Music's Sentimental Role in Tristram Shandy
Papers on Language and Literature, Winter 2005 by Leslie, John C
the moderato s are five times better than the so-so's;-shew ten times more knowledge of the human heart;-have seventy times more wit and spirit in them;-(and, to rise properly in my climax)-discover a thousand times more genius;-and to crown all, are infinitely more entertaining than those tied up with them. (386)
Yorick is aware of the music in language and uses it to add feeling and vitality to his sermons-vitality to wake a sleepy congregation, feeling to wake an insensitive heart.
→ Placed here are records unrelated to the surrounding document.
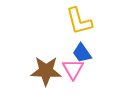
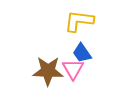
yellow L-shape: rotated 112 degrees clockwise
brown star: moved 2 px right
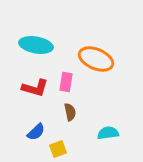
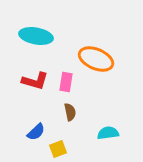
cyan ellipse: moved 9 px up
red L-shape: moved 7 px up
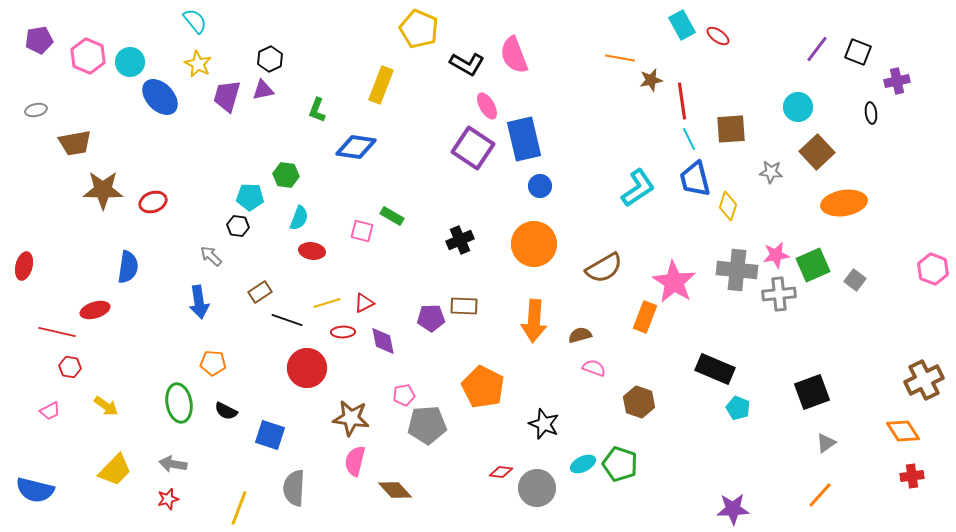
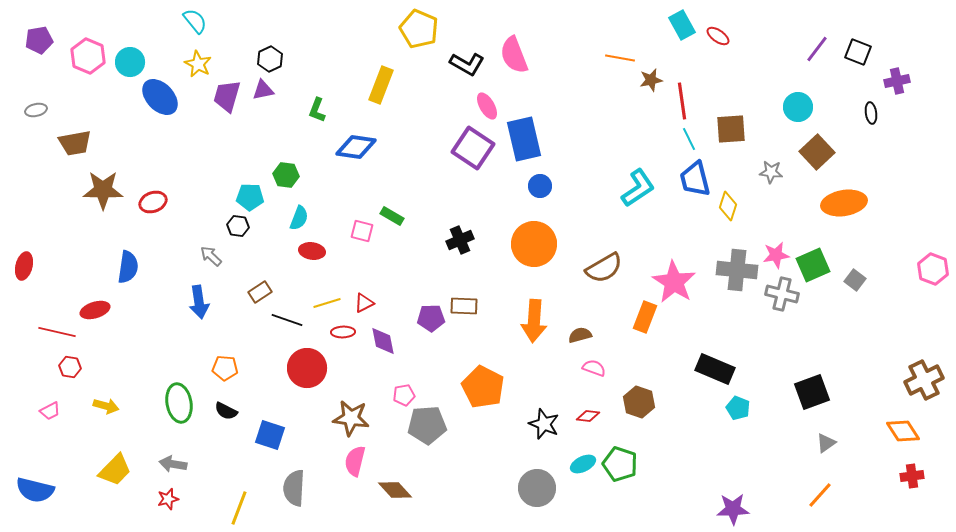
gray cross at (779, 294): moved 3 px right; rotated 20 degrees clockwise
orange pentagon at (213, 363): moved 12 px right, 5 px down
yellow arrow at (106, 406): rotated 20 degrees counterclockwise
red diamond at (501, 472): moved 87 px right, 56 px up
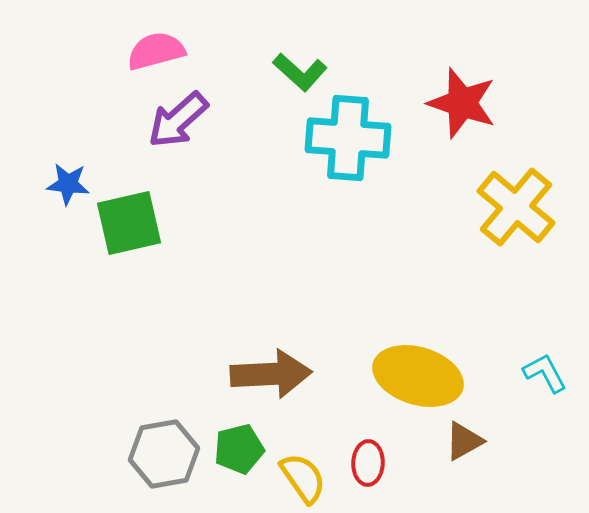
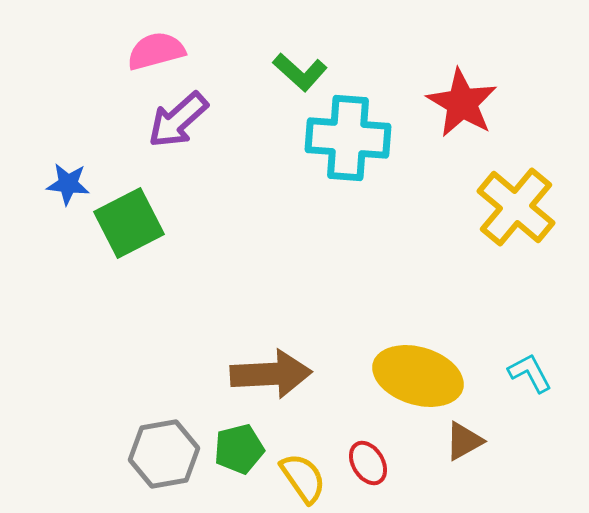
red star: rotated 12 degrees clockwise
green square: rotated 14 degrees counterclockwise
cyan L-shape: moved 15 px left
red ellipse: rotated 33 degrees counterclockwise
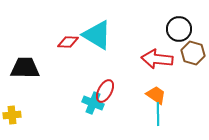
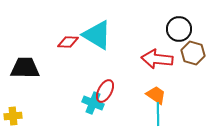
yellow cross: moved 1 px right, 1 px down
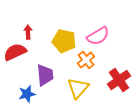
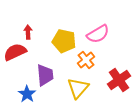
pink semicircle: moved 2 px up
blue star: rotated 24 degrees counterclockwise
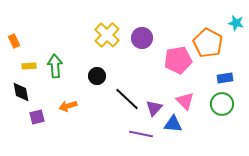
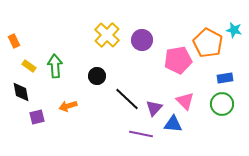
cyan star: moved 2 px left, 7 px down
purple circle: moved 2 px down
yellow rectangle: rotated 40 degrees clockwise
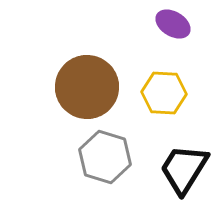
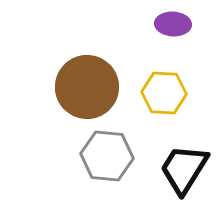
purple ellipse: rotated 28 degrees counterclockwise
gray hexagon: moved 2 px right, 1 px up; rotated 12 degrees counterclockwise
Like Yorick's congregation, other characters in the novel find themselves moved by the emotions conveyed in speech with musical coloring. In the case of Diego and Julia, Tristram feels the stirring of his heartstrings by the music inherent in whispering: "I could perceive an attempt towards a vibration in the strings, about the region of the heart" (246; vol. 4, ch. 1). Another instance of reverberation in characters occurs when Phutatorius gets a hot chestnut in his breeches. He screams "Zounds!" with more than one musical inflection, which proves confusing to discriminating members of the company:
One or two who had very nice ears, and could distinguish the expression and mixture of the two tones as plainly as a third or a fifth, or any other chord in musick-were the most puzzled and perplexed with it-the concord was good in itself-but then 'twas quite out of the key, and no way applicable to the subject started;-so that with all their knowledge, they could not tell what in the world to make of it. (286; vol. 4, ch. 27)
The listeners' confusion over incongruous notes in Phutatorius's yelp points to their expectation that the musical continuity of the contemporary "doctrine of affections" be preserved in speech as in music. The doctrine prescribed that the unity of affections be maintained by using only one musical figure (depicting only one emotion) per section of music (Bukofzer 389). Deborah M. Vlock describes the rigidity of the musical affections: "numerical (or chordal) combinations could be counted on to elicit certain listener responses, leaving little to the play of imagination" (517-18). If the table conversation surrounding Phutatorius can be seen as a musical movement in conversation, then his outburst becomes an extremely discordant event to conversants whose ears are tuned to the homogeneity of musical figures of the day. To refined concertgoers and salon attendees of the eighteenth century, Phutatorius's cry must have seemed like a symphony disrupted by the tuba accidentally playing during a quiet passage for strings; Vlock might call the interruption a "musical transgression" (533). Instead of showing compassion for a man in pain, the listeners in this scene evince only confusion for their violated sense of how refined conversation should sound. So music can describe emotional parts of a dialogue; it can be used to describe a change in tone of voice, and when used properly, it can have emotive effects on the auditors in spite of their commitment to abstract principles.